Chesapeake Bay Program: Adaptive Decision-Making to Improve Management Outcomes

Laurel Abowd1, Morgan Corey1, Breck Maura Sullivan2, Allie Wagner1 and Cuiyin Wu1, (1)Chesapeake Research Consortium, Edgewater, MD, United States, (2)SUNY College of Environmental Science and Forestry, Syracuse, NY, United States
The Chesapeake Bay Program (CBP) is a unique regional partnership that embraces ecosystem-based management (EBM) by supporting restoration at a watershed scale, working across jurisdictions with an integrated, scientific approach. The CBP is guided by the 2014 Chesapeake Bay Watershed Agreement, which outlines goals for abundant life, clean water, climate resiliency, conserved lands, and engaged communities. The partnership emphasizes a common commitment to collaboration and adaptation. In a series of talks, we will highlight how the CBP demonstrates EBM with three interdependent themes: 1) restoration and water quality, 2) scientific assessment and reporting, and 3) adaptive partnerships.

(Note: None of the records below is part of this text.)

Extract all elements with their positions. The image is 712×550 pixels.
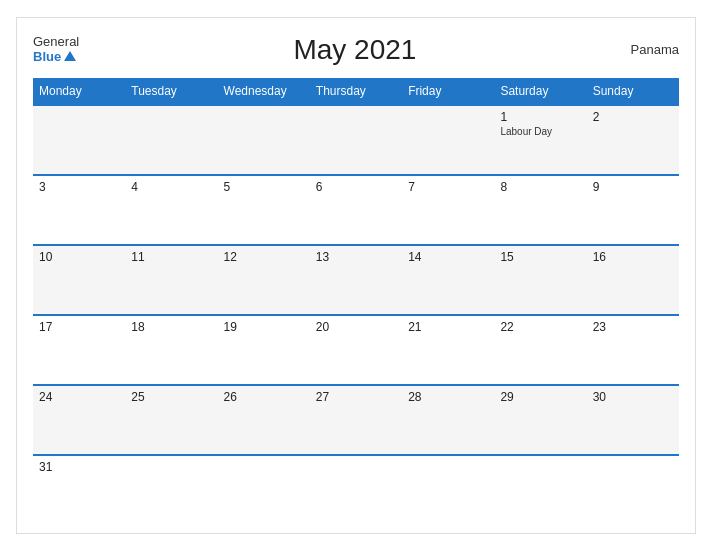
day-number: 4 [131,180,211,194]
calendar-day: 12 [218,245,310,315]
calendar-container: General Blue May 2021 Panama MondayTuesd… [16,17,696,534]
calendar-day: 15 [494,245,586,315]
calendar-day [218,105,310,175]
calendar-day [125,105,217,175]
calendar-day [494,455,586,525]
calendar-day: 24 [33,385,125,455]
day-number: 10 [39,250,119,264]
week-row-6: 31 [33,455,679,525]
day-number: 24 [39,390,119,404]
calendar-day: 3 [33,175,125,245]
calendar-day: 7 [402,175,494,245]
calendar-day [33,105,125,175]
week-row-4: 17181920212223 [33,315,679,385]
calendar-day: 1Labour Day [494,105,586,175]
day-number: 2 [593,110,673,124]
day-number: 22 [500,320,580,334]
calendar-day: 28 [402,385,494,455]
calendar-day: 26 [218,385,310,455]
calendar-day: 19 [218,315,310,385]
week-row-2: 3456789 [33,175,679,245]
day-number: 11 [131,250,211,264]
calendar-day [125,455,217,525]
day-number: 9 [593,180,673,194]
calendar-title: May 2021 [79,34,630,66]
week-row-5: 24252627282930 [33,385,679,455]
weekday-header-sunday: Sunday [587,78,679,105]
day-number: 31 [39,460,119,474]
day-number: 20 [316,320,396,334]
day-number: 29 [500,390,580,404]
logo-blue-text: Blue [33,50,76,64]
day-number: 16 [593,250,673,264]
calendar-day: 16 [587,245,679,315]
calendar-day: 22 [494,315,586,385]
calendar-day: 23 [587,315,679,385]
calendar-day [402,105,494,175]
day-number: 14 [408,250,488,264]
weekday-header-wednesday: Wednesday [218,78,310,105]
day-number: 26 [224,390,304,404]
calendar-day: 10 [33,245,125,315]
holiday-label: Labour Day [500,126,580,137]
logo-blue-label: Blue [33,50,61,64]
calendar-day [402,455,494,525]
week-row-3: 10111213141516 [33,245,679,315]
calendar-day [587,455,679,525]
calendar-day: 17 [33,315,125,385]
calendar-day: 25 [125,385,217,455]
day-number: 19 [224,320,304,334]
weekday-header-saturday: Saturday [494,78,586,105]
day-number: 17 [39,320,119,334]
weekday-header-tuesday: Tuesday [125,78,217,105]
day-number: 1 [500,110,580,124]
calendar-day: 5 [218,175,310,245]
day-number: 15 [500,250,580,264]
day-number: 27 [316,390,396,404]
calendar-day: 11 [125,245,217,315]
calendar-header: General Blue May 2021 Panama [33,34,679,66]
calendar-day: 6 [310,175,402,245]
week-row-1: 1Labour Day2 [33,105,679,175]
day-number: 12 [224,250,304,264]
weekday-header-thursday: Thursday [310,78,402,105]
calendar-day: 27 [310,385,402,455]
calendar-day: 13 [310,245,402,315]
day-number: 8 [500,180,580,194]
weekday-header-friday: Friday [402,78,494,105]
day-number: 23 [593,320,673,334]
calendar-day: 2 [587,105,679,175]
day-number: 18 [131,320,211,334]
calendar-day: 18 [125,315,217,385]
day-number: 30 [593,390,673,404]
day-number: 3 [39,180,119,194]
day-number: 25 [131,390,211,404]
weekday-header-row: MondayTuesdayWednesdayThursdayFridaySatu… [33,78,679,105]
logo: General Blue [33,35,79,64]
day-number: 6 [316,180,396,194]
calendar-day: 21 [402,315,494,385]
calendar-day: 9 [587,175,679,245]
logo-general-text: General [33,35,79,49]
logo-triangle-icon [64,51,76,61]
calendar-day [310,455,402,525]
calendar-day: 30 [587,385,679,455]
weekday-header-monday: Monday [33,78,125,105]
day-number: 21 [408,320,488,334]
calendar-day: 14 [402,245,494,315]
calendar-day: 8 [494,175,586,245]
calendar-day: 29 [494,385,586,455]
calendar-country: Panama [631,42,679,57]
day-number: 13 [316,250,396,264]
calendar-grid: MondayTuesdayWednesdayThursdayFridaySatu… [33,78,679,525]
calendar-day [218,455,310,525]
calendar-day: 20 [310,315,402,385]
calendar-day: 4 [125,175,217,245]
day-number: 7 [408,180,488,194]
calendar-day [310,105,402,175]
calendar-day: 31 [33,455,125,525]
day-number: 5 [224,180,304,194]
day-number: 28 [408,390,488,404]
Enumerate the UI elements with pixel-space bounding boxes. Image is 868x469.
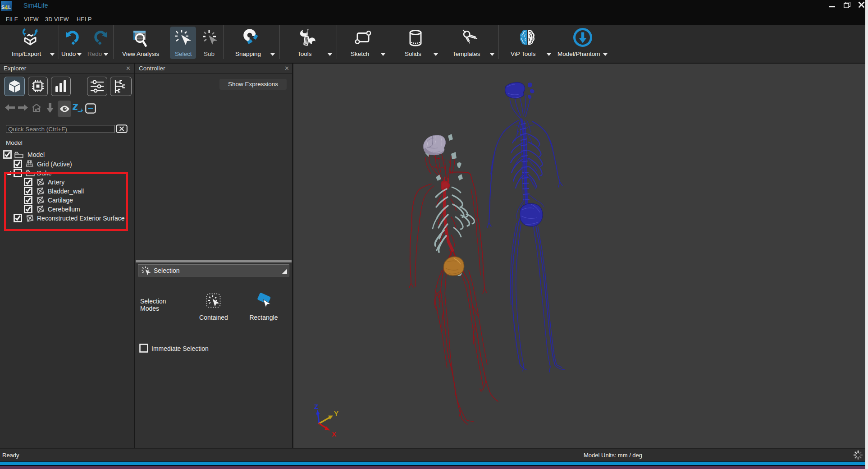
svg-text:L: L (8, 5, 11, 10)
svg-text:4: 4 (5, 4, 8, 11)
svg-text:Z: Z (314, 403, 318, 410)
svg-text:X: X (332, 430, 336, 438)
svg-text:Y: Y (334, 409, 338, 417)
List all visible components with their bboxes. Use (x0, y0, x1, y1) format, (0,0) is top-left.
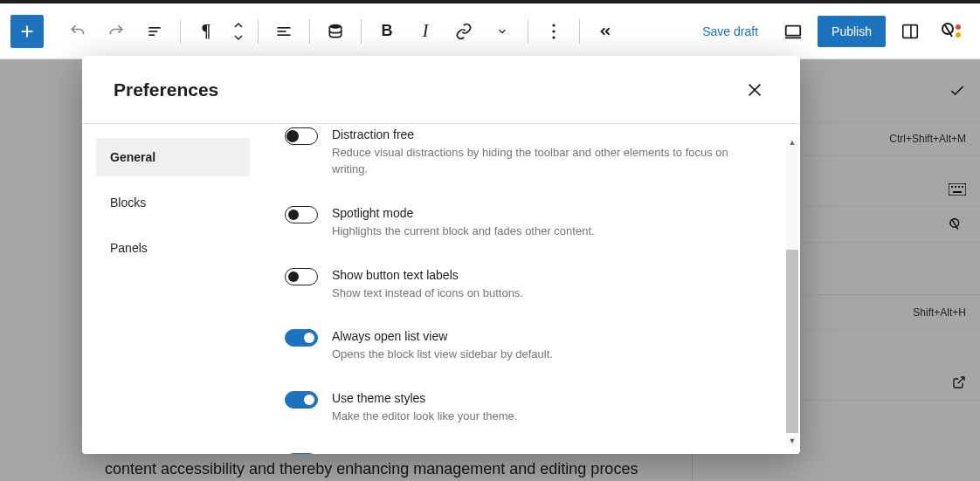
preferences-modal: Preferences General Blocks Panels Distra… (82, 56, 800, 454)
save-draft-button[interactable]: Save draft (692, 17, 769, 45)
external-link-icon (952, 375, 966, 389)
check-icon (949, 82, 966, 100)
redo-button[interactable] (100, 15, 133, 48)
setting-theme-styles: Use theme styles Make the editor look li… (285, 379, 765, 441)
svg-point-11 (552, 36, 555, 38)
setting-button-labels: Show button text labels Show text instea… (285, 256, 765, 318)
svg-rect-19 (949, 183, 966, 196)
setting-title: Display block breadcrumbs (332, 453, 765, 454)
toggle-list-view[interactable] (285, 329, 318, 347)
svg-point-9 (552, 24, 555, 26)
modal-tabs: General Blocks Panels (82, 124, 264, 454)
svg-rect-23 (962, 186, 963, 188)
settings-scrollbar[interactable]: ▲ ▼ (786, 136, 798, 447)
undo-button[interactable] (61, 15, 94, 48)
close-button[interactable] (741, 76, 769, 104)
yoast-icon[interactable] (935, 14, 970, 49)
setting-desc: Reduce visual distractions by hiding the… (332, 145, 765, 178)
toggle-breadcrumbs[interactable] (285, 453, 318, 454)
block-options-button[interactable] (537, 15, 570, 48)
setting-desc: Make the editor look like your theme. (332, 409, 765, 425)
svg-rect-24 (953, 191, 962, 193)
add-block-button[interactable] (10, 15, 44, 48)
keyboard-icon (949, 183, 966, 196)
svg-rect-12 (786, 25, 801, 35)
bold-button[interactable]: B (370, 15, 404, 48)
shortcut-label: Ctrl+Shift+Alt+M (889, 133, 966, 145)
list-view-button[interactable] (138, 15, 171, 48)
svg-rect-14 (903, 24, 918, 38)
svg-rect-20 (951, 186, 953, 188)
sidebar-toggle-button[interactable] (893, 14, 928, 49)
tab-general[interactable]: General (96, 138, 250, 176)
setting-title: Use theme styles (332, 391, 765, 405)
collapse-toolbar-button[interactable] (589, 15, 622, 48)
editor-text: content accessibility and thereby enhanc… (105, 457, 638, 481)
modal-header: Preferences (82, 56, 800, 124)
yoast-small-icon (949, 217, 966, 231)
tab-blocks[interactable]: Blocks (96, 183, 250, 222)
settings-list: Distraction free Reduce visual distracti… (264, 124, 800, 454)
svg-point-8 (329, 24, 341, 28)
setting-breadcrumbs: Display block breadcrumbs Shows block br… (285, 441, 765, 454)
toggle-spotlight[interactable] (285, 206, 318, 223)
setting-list-view: Always open list view Opens the block li… (285, 317, 765, 379)
align-button[interactable] (267, 15, 300, 48)
setting-title: Always open list view (332, 329, 765, 343)
svg-point-10 (552, 30, 555, 32)
svg-point-18 (956, 32, 961, 38)
setting-desc: Highlights the current block and fades o… (332, 223, 765, 240)
setting-title: Distraction free (332, 127, 765, 141)
italic-button[interactable]: I (409, 15, 442, 48)
database-icon[interactable] (319, 15, 352, 48)
publish-button[interactable]: Publish (818, 16, 886, 47)
preview-button[interactable] (776, 14, 811, 49)
paragraph-icon[interactable]: ¶ (190, 15, 223, 48)
setting-desc: Opens the block list view sidebar by def… (332, 347, 765, 363)
more-format-button[interactable] (486, 15, 519, 48)
svg-rect-21 (955, 186, 956, 188)
tab-panels[interactable]: Panels (96, 229, 250, 267)
svg-line-26 (958, 377, 964, 383)
setting-spotlight: Spotlight mode Highlights the current bl… (285, 194, 765, 256)
svg-point-17 (956, 24, 961, 30)
setting-title: Spotlight mode (332, 206, 765, 220)
editor-toolbar: ¶ B I (0, 3, 980, 59)
toggle-button-labels[interactable] (285, 268, 318, 285)
setting-desc: Show text instead of icons on buttons. (332, 285, 765, 302)
setting-distraction-free: Distraction free Reduce visual distracti… (285, 127, 765, 194)
link-button[interactable] (447, 15, 480, 48)
setting-title: Show button text labels (332, 268, 765, 282)
toggle-theme-styles[interactable] (285, 391, 318, 409)
svg-rect-22 (958, 186, 960, 188)
modal-title: Preferences (114, 79, 218, 100)
move-block-button[interactable] (228, 15, 249, 48)
shortcut-label-2: Shift+Alt+H (913, 306, 966, 319)
toggle-distraction-free[interactable] (285, 127, 318, 145)
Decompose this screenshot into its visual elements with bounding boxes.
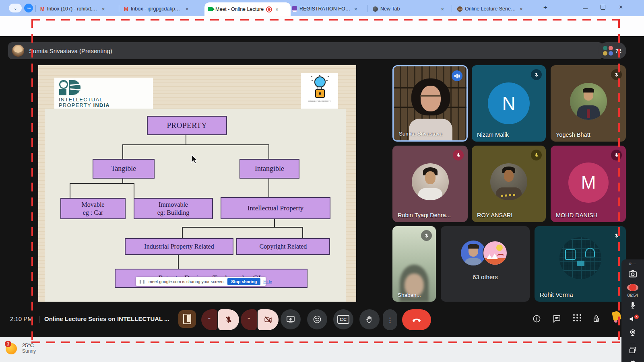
tile-nizam[interactable]: N Nizam Malik bbox=[472, 65, 546, 142]
share-border-right bbox=[618, 19, 620, 343]
pause-icon[interactable]: ❚❚ bbox=[139, 280, 146, 284]
raise-hand-button[interactable] bbox=[359, 309, 380, 329]
tile-name: Shaban... bbox=[398, 292, 421, 298]
mic-off-icon bbox=[531, 69, 542, 80]
share-border-top bbox=[31, 19, 620, 21]
host-controls-button[interactable] bbox=[592, 314, 601, 325]
gmail-icon: M bbox=[124, 6, 128, 12]
present-button[interactable] bbox=[281, 309, 301, 329]
info-icon bbox=[532, 314, 541, 323]
node-tangible: Tangible bbox=[93, 159, 155, 179]
camera-control[interactable]: ⌃ bbox=[241, 309, 279, 330]
presentation-slide: INTELLECTUAL PROPERTY INDIA INTELLECTUAL… bbox=[38, 65, 356, 302]
tab-search-chevron-icon[interactable]: ⌄ bbox=[9, 4, 22, 12]
share-border-bottom bbox=[31, 341, 620, 343]
end-call-button[interactable] bbox=[402, 309, 431, 330]
mic-off-icon bbox=[611, 230, 622, 241]
windows-panel-icon[interactable] bbox=[628, 346, 637, 356]
person-body bbox=[409, 119, 452, 142]
close-icon[interactable]: × bbox=[102, 6, 105, 12]
ip-india-logo: INTELLECTUAL PROPERTY INDIA bbox=[54, 78, 153, 109]
tile-roy[interactable]: ROY ANSARI bbox=[472, 146, 546, 222]
close-icon[interactable]: × bbox=[520, 6, 523, 12]
captions-button[interactable]: CC bbox=[333, 309, 353, 329]
hand-icon bbox=[365, 315, 374, 324]
mouse-cursor bbox=[191, 154, 199, 165]
webcam-icon[interactable] bbox=[628, 328, 637, 339]
close-icon[interactable]: × bbox=[186, 6, 189, 12]
record-button[interactable] bbox=[627, 284, 638, 291]
avatar-photo bbox=[559, 237, 601, 279]
tab-inbox-1[interactable]: M Inbox (107) - rohitv198@ × bbox=[37, 3, 120, 14]
browser-tab-strip: ⌄ zm M Inbox (107) - rohitv198@ × M Inbo… bbox=[0, 0, 644, 16]
info-button[interactable] bbox=[532, 314, 541, 325]
tile-sumita[interactable]: Sumita Srivastava bbox=[392, 65, 468, 142]
mic-off-icon bbox=[531, 150, 542, 160]
screen: ⌄ zm M Inbox (107) - rohitv198@ × M Inbo… bbox=[0, 0, 644, 362]
breakout-door-button[interactable] bbox=[178, 310, 196, 328]
gmail-icon: M bbox=[40, 6, 45, 12]
participant-avatars bbox=[603, 46, 613, 56]
chat-icon bbox=[552, 314, 561, 323]
tile-name: Sumita Srivastava bbox=[399, 131, 443, 137]
camera-off-button[interactable] bbox=[258, 309, 279, 330]
tile-name: Rohit Verma bbox=[540, 291, 573, 298]
weather-widget[interactable]: 3 25°C Sunny bbox=[6, 341, 36, 354]
tile-mohd[interactable]: M MOHD DANISH bbox=[551, 146, 626, 222]
close-icon[interactable]: × bbox=[441, 6, 444, 12]
tile-yogesh[interactable]: Yogesh Bhatt bbox=[551, 65, 626, 142]
tile-name: ROY ANSARI bbox=[477, 212, 512, 218]
phone-hangup-icon bbox=[411, 315, 422, 325]
avatar-photo bbox=[490, 163, 527, 200]
tab-inbox-2[interactable]: M Inbox - iprgpgcdakpatha × bbox=[121, 3, 204, 14]
hide-link[interactable]: Hide bbox=[263, 279, 272, 284]
tab-lecture-series[interactable]: Online Lecture Series on × bbox=[454, 3, 537, 14]
chat-button[interactable] bbox=[552, 314, 561, 325]
tile-others[interactable]: 63 others bbox=[441, 226, 530, 302]
avatar-photo bbox=[570, 83, 607, 120]
reactions-button[interactable] bbox=[307, 309, 327, 329]
close-icon[interactable]: × bbox=[275, 6, 279, 12]
tab-registration-form[interactable]: REGISTRATION FORM: IP × bbox=[289, 3, 372, 14]
tile-shaban[interactable]: Shaban... bbox=[392, 226, 436, 302]
node-immovable: Immovableeg: Building bbox=[134, 198, 213, 219]
mic-off-icon bbox=[453, 150, 464, 160]
presenter-banner: Sumita Srivastava (Presenting) bbox=[8, 42, 603, 59]
form-icon bbox=[292, 6, 297, 12]
owl-icon bbox=[457, 6, 462, 12]
tab-meet-active[interactable]: Meet - Online Lecture × bbox=[204, 2, 291, 16]
maximize-button[interactable] bbox=[601, 5, 605, 10]
stop-sharing-button[interactable]: Stop sharing bbox=[227, 278, 260, 285]
tile-robin[interactable]: Robin Tyagi Dehra... bbox=[392, 146, 468, 222]
new-tab-button[interactable]: + bbox=[543, 4, 547, 12]
mic-off-button[interactable] bbox=[218, 309, 239, 330]
mic-options-chevron-icon[interactable]: ⌃ bbox=[201, 309, 217, 330]
divider bbox=[39, 316, 39, 323]
zoom-app-icon[interactable]: zm bbox=[24, 4, 33, 12]
node-industrial: Industrial Property Related bbox=[125, 238, 233, 255]
close-icon[interactable]: × bbox=[354, 6, 357, 12]
close-window-button[interactable]: × bbox=[619, 4, 623, 11]
more-options-button[interactable]: ⋮ bbox=[383, 309, 397, 330]
screen-recorder-toolbar: ⚙⋯ 06:54 ✕ ┄┄ bbox=[621, 259, 644, 362]
divider-dots: ┄┄ bbox=[630, 341, 636, 345]
recorder-mic-icon[interactable] bbox=[628, 301, 637, 311]
weather-desc: Sunny bbox=[22, 348, 36, 354]
logo-text-1: INTELLECTUAL bbox=[59, 97, 103, 103]
mic-control[interactable]: ⌃ bbox=[201, 309, 239, 330]
lock-icon bbox=[592, 314, 601, 323]
activities-button[interactable] bbox=[573, 314, 582, 321]
tab-new-tab[interactable]: New Tab × bbox=[369, 3, 452, 14]
recording-indicator-icon bbox=[266, 6, 272, 12]
avatar-initial: M bbox=[568, 162, 609, 203]
screenshot-camera-icon[interactable] bbox=[628, 269, 638, 280]
camera-options-chevron-icon[interactable]: ⌃ bbox=[241, 309, 257, 330]
present-icon bbox=[286, 315, 295, 324]
settings-gear-icon[interactable] bbox=[628, 358, 638, 362]
participant-count-pill[interactable]: 72 bbox=[598, 42, 626, 59]
tile-rohit[interactable]: Rohit Verma bbox=[535, 226, 626, 302]
minimize-button[interactable] bbox=[583, 8, 588, 9]
door-icon bbox=[183, 314, 191, 324]
recorder-handle-icon[interactable]: ⚙⋯ bbox=[628, 262, 637, 266]
speaker-muted-icon[interactable]: ✕ bbox=[628, 315, 637, 325]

In the third theme, we describe the CBP’s adaptive management framework for learning by doing. The CBP recognizes the value of diverse outcomes ranging from increasing public access to conserving blue crabs. Working toward this common vision, the CBP implements adaptive management by setting goals, identifying gaps, developing actions, monitoring progress and adapting based on lessons learned. Formalized as the Strategy Review System (SRS), the process allows the CBP to consider changing scientific, policy, and fiscal factors, while continually assessing progress. Over a 2-year cycle, each outcome presents successes and gaps in progress and requests assistance from the CBP Management Board (MB), composed of federal and state managers. By listening to and working with outcome subject matter experts to understand trade-offs and benefits in meeting an established set of goals, the MB can identify common problems facing the entire partnership.

Through lessons learned from the SRS, the partnership is now prioritizing science needs and decision support tools. The prioritization process is driven by factors influencing the partnership’s ability to achieve common goals and will direct the CBP’s EBM work. We will include specific living resource examples to tie together all three talks.